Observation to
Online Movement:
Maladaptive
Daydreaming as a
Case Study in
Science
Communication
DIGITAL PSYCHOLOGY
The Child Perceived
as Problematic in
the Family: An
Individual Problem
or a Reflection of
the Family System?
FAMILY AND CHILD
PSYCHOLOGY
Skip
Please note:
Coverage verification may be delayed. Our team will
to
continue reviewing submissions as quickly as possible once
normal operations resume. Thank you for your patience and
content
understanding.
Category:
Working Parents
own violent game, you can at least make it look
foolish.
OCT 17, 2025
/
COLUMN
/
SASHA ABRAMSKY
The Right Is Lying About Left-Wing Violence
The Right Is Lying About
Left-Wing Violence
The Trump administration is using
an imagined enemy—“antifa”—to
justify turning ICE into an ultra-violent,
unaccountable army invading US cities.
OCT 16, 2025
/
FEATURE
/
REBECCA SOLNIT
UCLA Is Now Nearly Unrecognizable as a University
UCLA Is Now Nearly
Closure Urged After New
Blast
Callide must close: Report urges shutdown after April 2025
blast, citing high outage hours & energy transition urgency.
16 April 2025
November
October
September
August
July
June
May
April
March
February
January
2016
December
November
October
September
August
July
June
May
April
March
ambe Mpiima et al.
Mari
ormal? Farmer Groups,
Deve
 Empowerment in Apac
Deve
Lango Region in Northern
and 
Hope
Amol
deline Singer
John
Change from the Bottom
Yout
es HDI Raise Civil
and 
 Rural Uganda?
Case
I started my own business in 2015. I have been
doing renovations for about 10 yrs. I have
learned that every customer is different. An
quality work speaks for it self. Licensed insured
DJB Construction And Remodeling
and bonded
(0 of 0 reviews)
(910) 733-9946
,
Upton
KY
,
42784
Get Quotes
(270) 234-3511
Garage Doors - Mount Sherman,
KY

> What you are asked to do:
Print out the entire listing. Keep every line exact.

> Answer area:
Observation to
Online Movement:
Maladaptive
Daydreaming as a
Case Study in
Science
Communication
DIGITAL PSYCHOLOGY
The Child Perceived
as Problematic in
the Family: An
Individual Problem
or a Reflection of
the Family System?
FAMILY AND CHILD
PSYCHOLOGY
Skip
Please note:
Coverage verification may be delayed. Our team will
to
continue reviewing submissions as quickly as possible once
normal operations resume. Thank you for your patience and
content
understanding.
Category:
Working Parents
own violent game, you can at least make it look
foolish.
OCT 17, 2025
/
COLUMN
/
SASHA ABRAMSKY
The Right Is Lying About Left-Wing Violence
The Right Is Lying About
Left-Wing Violence
The Trump administration is using
an imagined enemy—“antifa”—to
justify turning ICE into an ultra-violent,
unaccountable army invading US cities.
OCT 16, 2025
/
FEATURE
/
REBECCA SOLNIT
UCLA Is Now Nearly Unrecognizable as a University
UCLA Is Now Nearly
Closure Urged After New
Blast
Callide must close: Report urges shutdown after April 2025
blast, citing high outage hours & energy transition urgency.
16 April 2025
November
October
September
August
July
June
May
April
March
February
January
2016
December
November
October
September
August
July
June
May
April
March
ambe Mpiima et al.
Mari
ormal? Farmer Groups,
Deve
 Empowerment in Apac
Deve
Lango Region in Northern
and 
Hope
Amol
deline Singer
John
Change from the Bottom
Yout
es HDI Raise Civil
and 
 Rural Uganda?
Case
I started my own business in 2015. I have been
doing renovations for about 10 yrs. I have
learned that every customer is different. An
quality work speaks for it self. Licensed insured
DJB Construction And Remodeling
and bonded
(0 of 0 reviews)
(910) 733-9946
,
Upton
KY
,
42784
Get Quotes
(270) 234-3511
Garage Doors - Mount Sherman,
KY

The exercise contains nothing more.